Images in the data are to be skipped, while every line is restated exactly as written.

*** TASK MATERIAL ***

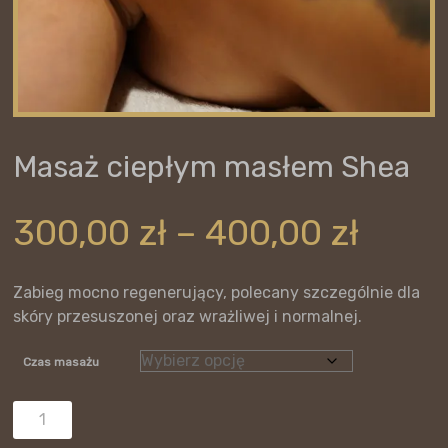
Masaż ciepłym masłem Shea
Zakr
300,00
zł
–
400,00
zł
cen:
od
300,0
Zabieg mocno regenerujący, polecany szczególnie dla
do
skóry przesuszonej oraz wrażliwej i normalnej.
400,0
Czas masażu
ilość
Masaż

***

TASK OUTPUT:
Masaż ciepłym masłem Shea
Zakr
300,00
zł
–
400,00
zł
cen:
od
300,0
Zabieg mocno regenerujący, polecany szczególnie dla
do
skóry przesuszonej oraz wrażliwej i normalnej.
400,0
Czas masażu
ilość
Masaż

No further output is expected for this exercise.